Currently, there is a debate among physicians and dentists as to whether or not teething causes various symptoms, or whether these symptoms develop coincidentally when a child’s teeth are growing in. In any event, your teething child might drool more frequently while teeth are appearing, which sometimes causes a facial rash.
Other teething symptoms include gum swelling and general gum sensitivity and increased irritability. Your child may also exhibit biting behavior, and they might have problems sleeping. Babies also commonly refuse food when a tooth is freshly ruptured through the gum tissue.
Some experts believe that teething leads to increased diarrhea and diaper rash. The theory is that the teething creates excessive salvia, some of which will end up in your child’s gut, loosening the stool, and resulting in diarrhea.
What is universally agreed upon by both physicians and dentists, however, is that if your child is teething and has a rectal temperature that exceeds 101 degrees Fahrenheit (or 100 degrees Fahrenheit if your child is younger than 3 months), or is experiencing any other symptoms that worry you, seek immediate medical attention.
How to Ease Your Child’s Teething Discomfort
If your child is suffering pain while teething, give them something to chew on.
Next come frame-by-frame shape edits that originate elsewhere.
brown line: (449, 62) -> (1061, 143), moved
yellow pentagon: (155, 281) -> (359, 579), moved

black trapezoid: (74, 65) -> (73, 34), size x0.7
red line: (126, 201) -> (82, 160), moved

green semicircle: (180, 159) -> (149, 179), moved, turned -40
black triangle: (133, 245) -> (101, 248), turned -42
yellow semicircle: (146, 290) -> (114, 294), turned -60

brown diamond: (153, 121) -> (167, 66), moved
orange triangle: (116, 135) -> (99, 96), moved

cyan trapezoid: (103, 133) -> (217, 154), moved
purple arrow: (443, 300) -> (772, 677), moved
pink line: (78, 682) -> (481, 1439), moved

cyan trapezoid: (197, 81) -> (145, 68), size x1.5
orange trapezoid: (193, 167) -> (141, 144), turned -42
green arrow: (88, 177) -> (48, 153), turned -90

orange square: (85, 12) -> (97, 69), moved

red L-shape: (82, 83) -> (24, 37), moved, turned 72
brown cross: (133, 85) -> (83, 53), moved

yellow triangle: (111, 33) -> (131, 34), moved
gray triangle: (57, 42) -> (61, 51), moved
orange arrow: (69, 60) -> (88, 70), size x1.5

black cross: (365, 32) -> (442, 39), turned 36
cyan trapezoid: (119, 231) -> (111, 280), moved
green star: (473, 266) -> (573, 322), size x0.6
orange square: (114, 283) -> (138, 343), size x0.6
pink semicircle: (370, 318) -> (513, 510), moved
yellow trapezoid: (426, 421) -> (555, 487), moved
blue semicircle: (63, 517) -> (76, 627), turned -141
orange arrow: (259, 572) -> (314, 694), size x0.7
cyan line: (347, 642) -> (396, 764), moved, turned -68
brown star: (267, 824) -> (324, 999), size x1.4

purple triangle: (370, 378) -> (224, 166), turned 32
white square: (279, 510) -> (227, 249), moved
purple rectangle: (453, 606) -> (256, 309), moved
A cold washcloth, rubber gnaw, or massaging rattler are all excellent options. If your child has already advanced to eating solids, giving them something cold – like diced fruit or yogurt — will ease the pain,. Rubbing a clean finger on your child’s tender gums will work if the aforementioned methods do not diminish your child’s discomfort.
If the teething discomfort persists, consider giving your child a dose of children’s pain reliever. Make sure to consult with a physician before administering the medication. For babies with a rash on their chin, rubbing away the drool with a soft cloth and then rubbing the affected areas with a thick layer of petroleum jelly typically reduces redness and sores.